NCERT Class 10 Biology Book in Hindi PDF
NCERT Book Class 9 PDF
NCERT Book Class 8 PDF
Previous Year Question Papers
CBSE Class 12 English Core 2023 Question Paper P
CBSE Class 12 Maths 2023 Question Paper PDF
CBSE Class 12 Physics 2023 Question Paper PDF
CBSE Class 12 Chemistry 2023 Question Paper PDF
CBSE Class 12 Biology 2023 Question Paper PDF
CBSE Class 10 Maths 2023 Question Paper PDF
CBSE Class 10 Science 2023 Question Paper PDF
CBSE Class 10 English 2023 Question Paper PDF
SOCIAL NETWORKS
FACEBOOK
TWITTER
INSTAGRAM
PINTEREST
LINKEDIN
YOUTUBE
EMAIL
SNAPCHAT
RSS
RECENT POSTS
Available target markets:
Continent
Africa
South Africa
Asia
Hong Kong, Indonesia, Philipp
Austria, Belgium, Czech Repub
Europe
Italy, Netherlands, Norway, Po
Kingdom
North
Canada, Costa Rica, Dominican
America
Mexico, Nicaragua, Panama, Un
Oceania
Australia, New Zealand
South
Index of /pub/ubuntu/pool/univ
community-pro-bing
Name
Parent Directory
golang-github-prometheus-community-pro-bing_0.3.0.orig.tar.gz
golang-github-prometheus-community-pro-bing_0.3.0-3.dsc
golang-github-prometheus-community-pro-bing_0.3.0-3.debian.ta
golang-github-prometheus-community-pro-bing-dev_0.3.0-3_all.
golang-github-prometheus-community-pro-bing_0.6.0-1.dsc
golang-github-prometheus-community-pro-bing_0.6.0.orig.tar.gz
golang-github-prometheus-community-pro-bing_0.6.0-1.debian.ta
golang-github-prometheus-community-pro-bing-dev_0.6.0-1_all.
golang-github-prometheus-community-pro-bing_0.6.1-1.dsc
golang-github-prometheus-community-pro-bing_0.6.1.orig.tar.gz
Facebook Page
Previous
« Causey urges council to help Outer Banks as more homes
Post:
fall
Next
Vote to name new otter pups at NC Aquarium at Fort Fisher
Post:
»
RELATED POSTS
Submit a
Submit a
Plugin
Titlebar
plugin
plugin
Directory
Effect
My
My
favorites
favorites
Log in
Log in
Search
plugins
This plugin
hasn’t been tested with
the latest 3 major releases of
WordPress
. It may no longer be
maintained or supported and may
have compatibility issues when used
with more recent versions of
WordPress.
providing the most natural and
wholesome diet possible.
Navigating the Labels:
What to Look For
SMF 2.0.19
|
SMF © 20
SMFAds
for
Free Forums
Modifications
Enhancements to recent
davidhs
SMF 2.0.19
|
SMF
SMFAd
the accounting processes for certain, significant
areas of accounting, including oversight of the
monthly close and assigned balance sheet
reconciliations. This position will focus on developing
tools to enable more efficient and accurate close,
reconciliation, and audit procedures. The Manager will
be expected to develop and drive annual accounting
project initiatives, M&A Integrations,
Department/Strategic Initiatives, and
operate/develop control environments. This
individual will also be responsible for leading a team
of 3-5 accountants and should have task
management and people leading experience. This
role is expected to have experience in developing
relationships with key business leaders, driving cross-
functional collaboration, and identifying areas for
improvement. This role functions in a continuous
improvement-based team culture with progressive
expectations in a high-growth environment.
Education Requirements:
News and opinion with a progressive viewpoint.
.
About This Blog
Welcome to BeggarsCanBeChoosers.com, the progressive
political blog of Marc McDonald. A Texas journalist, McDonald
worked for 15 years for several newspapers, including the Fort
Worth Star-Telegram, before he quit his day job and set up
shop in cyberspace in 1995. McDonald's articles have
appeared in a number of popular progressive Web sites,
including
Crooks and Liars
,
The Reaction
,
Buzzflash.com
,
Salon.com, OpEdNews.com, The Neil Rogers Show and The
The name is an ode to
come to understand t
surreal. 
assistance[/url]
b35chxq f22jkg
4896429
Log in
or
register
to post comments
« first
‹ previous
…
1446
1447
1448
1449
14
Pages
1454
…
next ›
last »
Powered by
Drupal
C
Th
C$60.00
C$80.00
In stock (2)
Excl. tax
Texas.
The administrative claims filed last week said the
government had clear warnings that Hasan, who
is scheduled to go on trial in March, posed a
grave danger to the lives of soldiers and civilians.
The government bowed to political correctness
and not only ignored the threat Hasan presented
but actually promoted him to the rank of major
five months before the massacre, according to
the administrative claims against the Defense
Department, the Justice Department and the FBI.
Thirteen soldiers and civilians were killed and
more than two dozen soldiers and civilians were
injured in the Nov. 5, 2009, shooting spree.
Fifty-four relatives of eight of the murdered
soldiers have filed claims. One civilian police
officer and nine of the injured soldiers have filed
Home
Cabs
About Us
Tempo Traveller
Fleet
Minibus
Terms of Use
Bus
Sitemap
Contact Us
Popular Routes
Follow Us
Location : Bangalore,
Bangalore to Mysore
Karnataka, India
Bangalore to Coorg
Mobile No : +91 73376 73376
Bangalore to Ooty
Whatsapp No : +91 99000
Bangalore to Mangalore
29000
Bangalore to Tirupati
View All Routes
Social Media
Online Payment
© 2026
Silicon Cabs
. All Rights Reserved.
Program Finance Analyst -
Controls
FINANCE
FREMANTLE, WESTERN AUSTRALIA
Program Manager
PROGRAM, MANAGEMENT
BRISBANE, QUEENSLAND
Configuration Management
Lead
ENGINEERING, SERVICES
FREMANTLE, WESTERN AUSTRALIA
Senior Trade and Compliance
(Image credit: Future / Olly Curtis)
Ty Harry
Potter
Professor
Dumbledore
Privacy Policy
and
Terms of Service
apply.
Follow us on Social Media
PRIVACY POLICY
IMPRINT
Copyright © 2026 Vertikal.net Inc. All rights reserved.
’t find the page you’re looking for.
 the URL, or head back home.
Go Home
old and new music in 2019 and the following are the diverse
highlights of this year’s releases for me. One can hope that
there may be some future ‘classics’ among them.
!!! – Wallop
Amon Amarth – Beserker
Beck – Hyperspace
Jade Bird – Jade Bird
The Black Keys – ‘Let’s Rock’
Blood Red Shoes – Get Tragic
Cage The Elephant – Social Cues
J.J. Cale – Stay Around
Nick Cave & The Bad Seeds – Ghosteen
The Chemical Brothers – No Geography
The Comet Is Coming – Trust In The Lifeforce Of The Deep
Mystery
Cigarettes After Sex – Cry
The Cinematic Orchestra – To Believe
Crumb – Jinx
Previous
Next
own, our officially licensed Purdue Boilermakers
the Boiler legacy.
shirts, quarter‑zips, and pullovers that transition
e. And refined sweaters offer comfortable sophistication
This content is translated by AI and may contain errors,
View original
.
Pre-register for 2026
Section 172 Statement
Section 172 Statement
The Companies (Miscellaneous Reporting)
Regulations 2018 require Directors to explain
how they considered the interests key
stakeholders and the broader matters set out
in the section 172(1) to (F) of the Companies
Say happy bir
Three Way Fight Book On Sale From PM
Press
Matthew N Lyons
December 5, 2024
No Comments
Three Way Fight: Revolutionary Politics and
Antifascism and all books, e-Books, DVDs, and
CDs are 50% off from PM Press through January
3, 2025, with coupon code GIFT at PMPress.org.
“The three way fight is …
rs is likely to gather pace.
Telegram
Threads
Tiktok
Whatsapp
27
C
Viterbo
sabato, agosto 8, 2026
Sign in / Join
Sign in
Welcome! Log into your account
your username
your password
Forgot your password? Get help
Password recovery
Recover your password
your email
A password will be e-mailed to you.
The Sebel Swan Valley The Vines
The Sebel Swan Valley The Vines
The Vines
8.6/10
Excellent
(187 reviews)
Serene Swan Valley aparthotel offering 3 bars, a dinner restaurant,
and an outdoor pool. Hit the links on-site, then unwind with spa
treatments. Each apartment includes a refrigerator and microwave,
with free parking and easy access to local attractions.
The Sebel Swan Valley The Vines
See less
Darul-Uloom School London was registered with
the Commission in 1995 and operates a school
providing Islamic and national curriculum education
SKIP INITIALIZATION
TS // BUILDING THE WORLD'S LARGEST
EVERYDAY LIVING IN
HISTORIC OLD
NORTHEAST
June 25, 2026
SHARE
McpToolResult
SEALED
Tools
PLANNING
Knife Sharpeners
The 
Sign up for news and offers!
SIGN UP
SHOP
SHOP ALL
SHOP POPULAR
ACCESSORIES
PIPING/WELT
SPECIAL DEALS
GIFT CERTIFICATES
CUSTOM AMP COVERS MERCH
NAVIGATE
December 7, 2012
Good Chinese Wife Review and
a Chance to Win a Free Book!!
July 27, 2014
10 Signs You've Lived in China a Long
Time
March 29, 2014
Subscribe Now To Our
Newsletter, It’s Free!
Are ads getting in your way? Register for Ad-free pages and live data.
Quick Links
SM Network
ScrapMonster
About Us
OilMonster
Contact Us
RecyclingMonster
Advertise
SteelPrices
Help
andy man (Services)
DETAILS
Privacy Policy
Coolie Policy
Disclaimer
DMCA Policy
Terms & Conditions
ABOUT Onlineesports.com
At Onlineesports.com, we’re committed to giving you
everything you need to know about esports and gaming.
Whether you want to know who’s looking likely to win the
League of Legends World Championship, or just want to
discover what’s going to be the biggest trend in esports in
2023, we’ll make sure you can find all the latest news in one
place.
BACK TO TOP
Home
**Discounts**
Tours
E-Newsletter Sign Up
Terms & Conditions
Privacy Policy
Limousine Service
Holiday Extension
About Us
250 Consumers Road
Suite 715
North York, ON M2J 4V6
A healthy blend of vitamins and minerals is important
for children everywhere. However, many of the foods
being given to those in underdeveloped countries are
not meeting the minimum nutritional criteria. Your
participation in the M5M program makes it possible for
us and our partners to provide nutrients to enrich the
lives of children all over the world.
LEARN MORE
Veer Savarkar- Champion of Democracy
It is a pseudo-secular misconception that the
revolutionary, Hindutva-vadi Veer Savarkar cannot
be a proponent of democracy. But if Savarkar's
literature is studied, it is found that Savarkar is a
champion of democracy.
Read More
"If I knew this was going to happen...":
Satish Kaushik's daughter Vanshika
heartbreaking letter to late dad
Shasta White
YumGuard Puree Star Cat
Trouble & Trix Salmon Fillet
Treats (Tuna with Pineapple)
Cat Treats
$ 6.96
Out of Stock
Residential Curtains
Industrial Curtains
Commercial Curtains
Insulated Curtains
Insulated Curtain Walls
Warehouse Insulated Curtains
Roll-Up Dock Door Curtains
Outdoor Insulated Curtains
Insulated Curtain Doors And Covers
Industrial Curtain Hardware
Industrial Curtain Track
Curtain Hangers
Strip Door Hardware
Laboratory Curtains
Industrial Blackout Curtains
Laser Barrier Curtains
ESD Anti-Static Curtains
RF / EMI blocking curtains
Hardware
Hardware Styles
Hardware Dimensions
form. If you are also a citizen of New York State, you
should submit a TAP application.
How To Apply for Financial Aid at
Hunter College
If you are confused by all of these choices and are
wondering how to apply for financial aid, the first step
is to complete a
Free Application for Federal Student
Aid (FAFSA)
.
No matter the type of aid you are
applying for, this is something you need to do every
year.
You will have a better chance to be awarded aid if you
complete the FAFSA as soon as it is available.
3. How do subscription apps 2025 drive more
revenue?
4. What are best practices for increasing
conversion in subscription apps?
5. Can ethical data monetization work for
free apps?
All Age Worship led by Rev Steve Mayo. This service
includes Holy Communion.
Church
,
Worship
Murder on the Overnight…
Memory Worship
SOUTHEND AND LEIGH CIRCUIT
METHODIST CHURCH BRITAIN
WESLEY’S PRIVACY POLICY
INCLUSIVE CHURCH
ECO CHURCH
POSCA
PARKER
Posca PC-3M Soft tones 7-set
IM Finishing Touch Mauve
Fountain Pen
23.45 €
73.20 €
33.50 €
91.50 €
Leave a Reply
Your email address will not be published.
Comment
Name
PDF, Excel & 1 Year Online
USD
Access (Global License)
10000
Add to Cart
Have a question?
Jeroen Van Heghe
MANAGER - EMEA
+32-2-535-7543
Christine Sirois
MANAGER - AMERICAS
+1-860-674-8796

________________________________________

» WORK REQUEST:
What is the number of lines in the records that include the word "role"? Answer with that number only.

» SOLUTION FOR THIS EXERCISE:
2